\section{The Isomorphism Classes of Abelian Groups}

\begin{remark}[Greedy Algorithm for an Abelian Group of Order $\mathbf{p^n}$]
	The Fundamental Theorem is extremely powerful. As an application, we can use it as an algorithm for constructing all Abelian groups of any order. Let's look at Abelian groups of a certain order $n$, where $n$ has two or more distinct prime divisors.
	\begin{enumerate}
		\item Compute the orders of the elements of the group $G$
		\item Select an element $a_1$ of maximum order and define $G_1 = \lr{a_1}$. Set $i = 1$.
		\item If $\abs{G} = \abs{G_i}$, stop.
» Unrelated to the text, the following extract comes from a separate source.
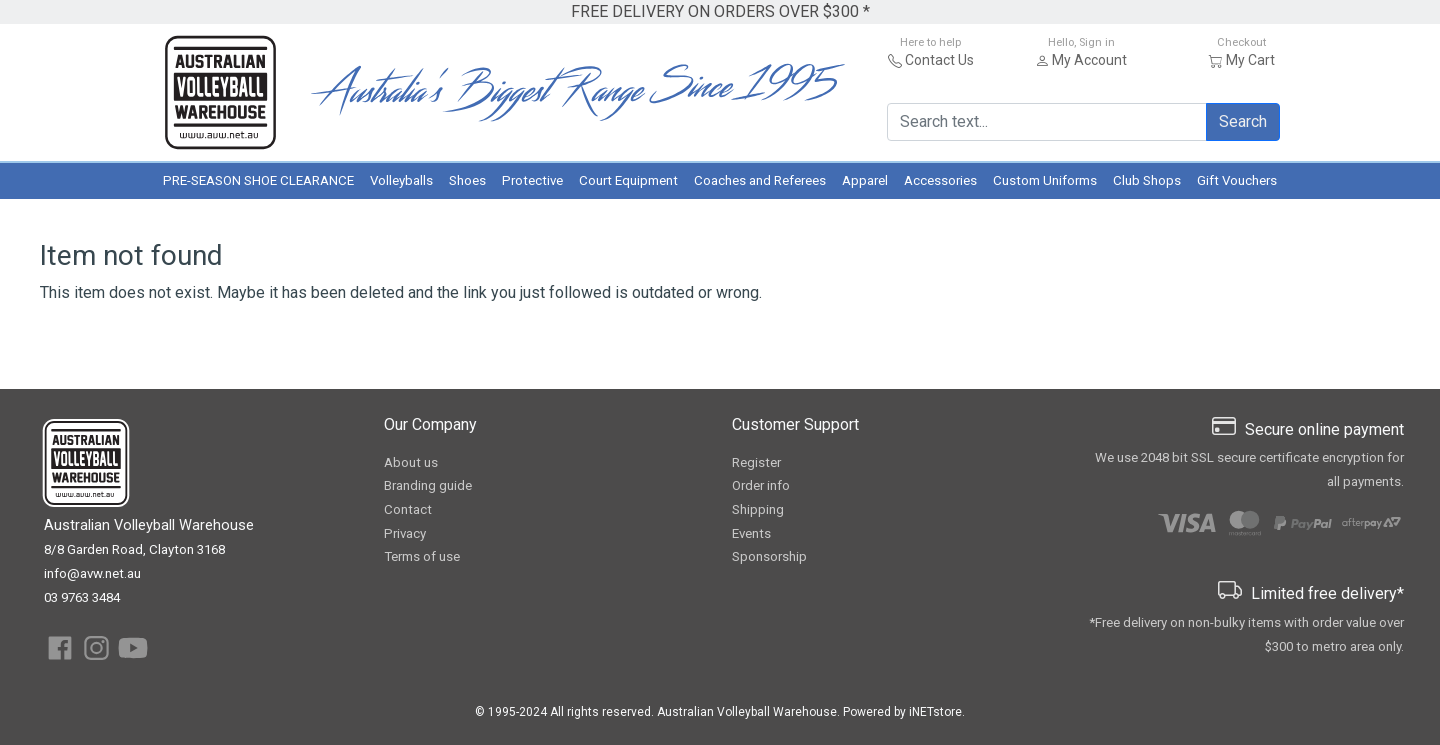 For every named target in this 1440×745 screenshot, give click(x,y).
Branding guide (428, 485)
Otherwise, replace $i$ by $i + 1$.
		\item Select an element $a_i$ of maximum order $p^k$ such that $p^k \leq \abs{G}/\abs{G_{i-1}}$ and none of $a_i, a^p_i,a^{p^2}_i, \dots, a^{p^{k-1}}_i$ is in $G_{i-1}$, and define $G_i=G_{i-1} \times \lr{a_i}$.
		\item Return to step 3.
	\end{enumerate}
\end{remark}

\begin{corollary}[Existence of Subgroups of Abelian Groups]
	If $m$ divides the order of a finite Abelian group $G$, then $G$ has a subgroup of order $m$.
\end{corollary}